Moreover, if the performance of the Board of Directors has been unacceptable, then, surely, firing the members of the Board of Directors is an appropriate thing to do — particularly someone like Mr. Shalgi who appear to not have had an operating job since 2003 (that’s before mobile applications, development of which is a key part of ClickSoftware’s growth strategy, were even thought of,) and since he is part of the Compensation Committee, which recommended — and, I guess, recommend — the award of options to Dr. BenBassat.
To fire Mr. Shalgi is not difficult, it would seem. As the company writes in its proxy:
Under the Israeli Companies Law, the election of the nominee for external director requires the affirmative vote of a majority of ordinary shares present and voting at the Meeting, in person or by proxy, entitled to vote and voting on the matter, provided that either: (i) at least a majority of the shares of shareholders who are not Controlling Shareholders and who do not have a personal interest in the resolution are voted in favor of the election of the external director; or (ii) the total number of the shares of shareholders who are not Controlling Shareholders and who do not have a personal interest in the resolution voted against the election of the external director does not exceed two percent (2%) of the outstanding voting power in the Company.

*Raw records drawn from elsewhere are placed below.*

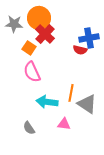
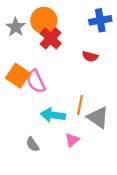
gray star: (14, 24) -> (16, 27), turned 30
blue cross: (89, 38) -> (100, 20), moved
orange square: (29, 48) -> (18, 76), moved, size x1.5
pink triangle: (64, 124) -> (72, 140), turned -48

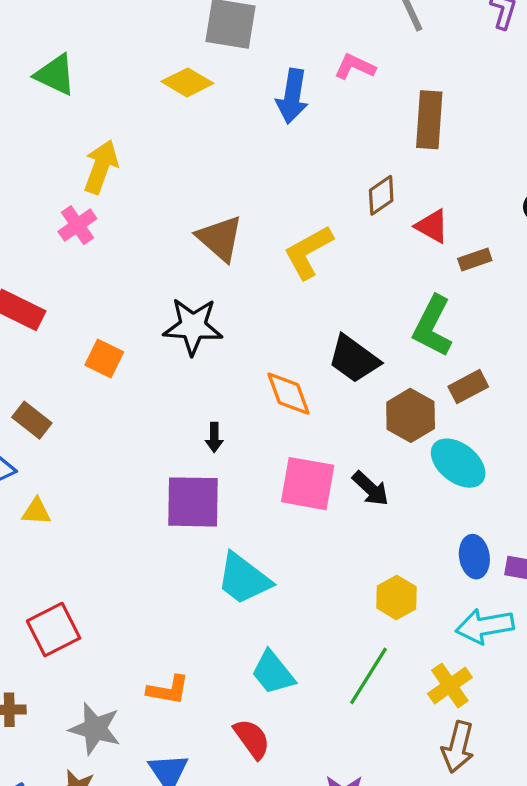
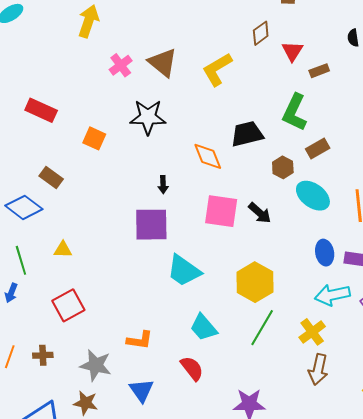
pink cross: (77, 225) -> (121, 65), moved
red triangle: (432, 226) -> (292, 51), turned 35
black trapezoid: (354, 359) -> (247, 134), turned 132
brown hexagon: (411, 415) -> (283, 167), size x0.7
yellow triangle: (36, 512) -> (63, 250), moved
yellow hexagon: (397, 597) -> (255, 282), moved, size x1.5

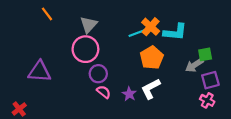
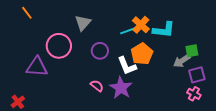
orange line: (47, 14) -> (27, 13), moved
pink circle: (85, 49) -> (59, 46), moved
purple circle: (98, 74) -> (100, 51), moved
white L-shape: (151, 89) -> (127, 66), moved, turned -85
purple star: (129, 94) -> (121, 88), size x1.6

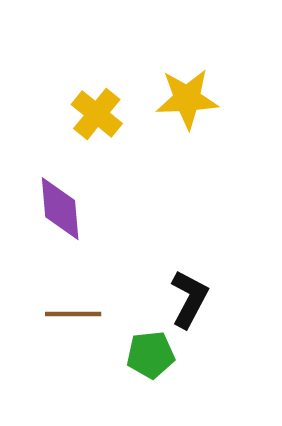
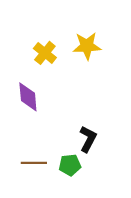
brown line: (73, 314) -> (34, 163), moved

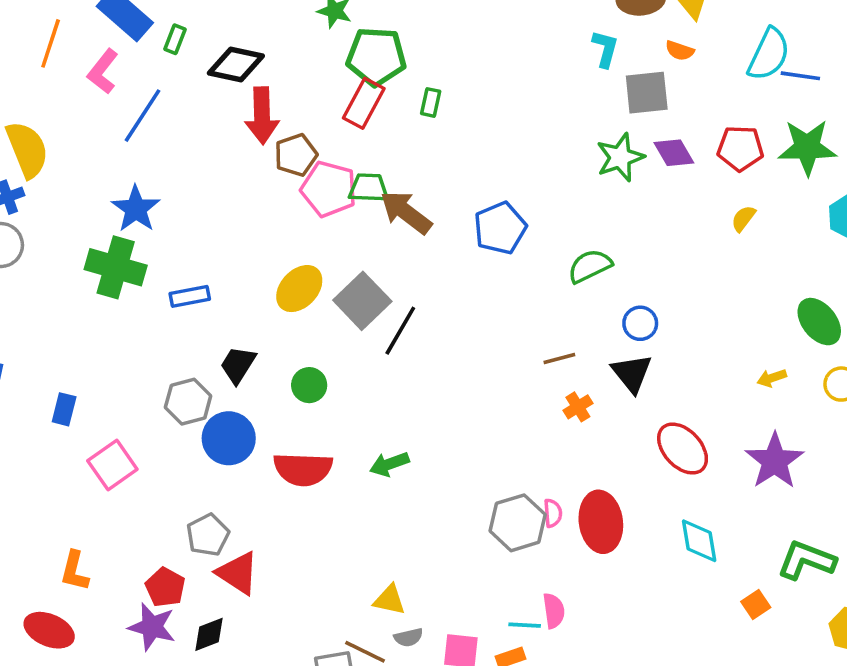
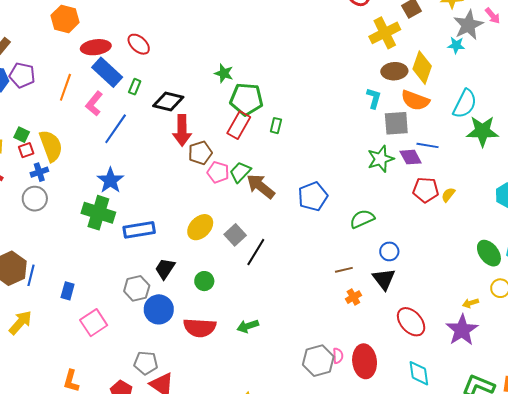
orange semicircle: (680, 51) -> (415, 100), size x1.8
blue line: (800, 76) -> (428, 145), moved
green star: (807, 147) -> (482, 131), moved
red pentagon: (740, 148) -> (426, 190), moved
green trapezoid: (369, 188) -> (240, 172), turned -50
pink pentagon: (329, 189) -> (218, 172), size x0.7
blue rectangle: (190, 296) -> (139, 230), size x1.4
gray square: (362, 301) -> (235, 235), size x0.7
yellow arrow: (772, 378) -> (471, 303), moved
gray pentagon: (208, 535) -> (146, 363), turned 30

Given that this is not a routine matter, a simple majority of the voted shares — exclusive of broker votes — are needed to re-elect Mr. Shalgi, and Mr. Shalgi’s own shares cannot be counted as he, arguably, has a personal interest.
Assuming that Mr. Shalgi can get the support and votes of the entire management team, the Board of Directors, and Mr. BenBassat and his wife, he will still be 30%, or so, short of the required 50% if all shareholders vote. In fact, even if he can secure the support and votes of the three largest institutional holders, he will still be 5%, or so, short, if, and only if, all shareholders vote.
And, therein lies the rub. The issue is not the institutional shareholders can be enlisted by the Board of Directors (they can, of course — thinking that they cannot and will not is just plain silly,) but, rather, whether all the common shareholders vote.
Moreover, if just one of the largest institutional holders decides that they don’t like Mr. Shalgi, the situation can quickly turn ugly, which, of course, should make any smaller shareholder wonder what kind of incentives might — hypothetically, of course — be provided to ensure that such a situation does not arise.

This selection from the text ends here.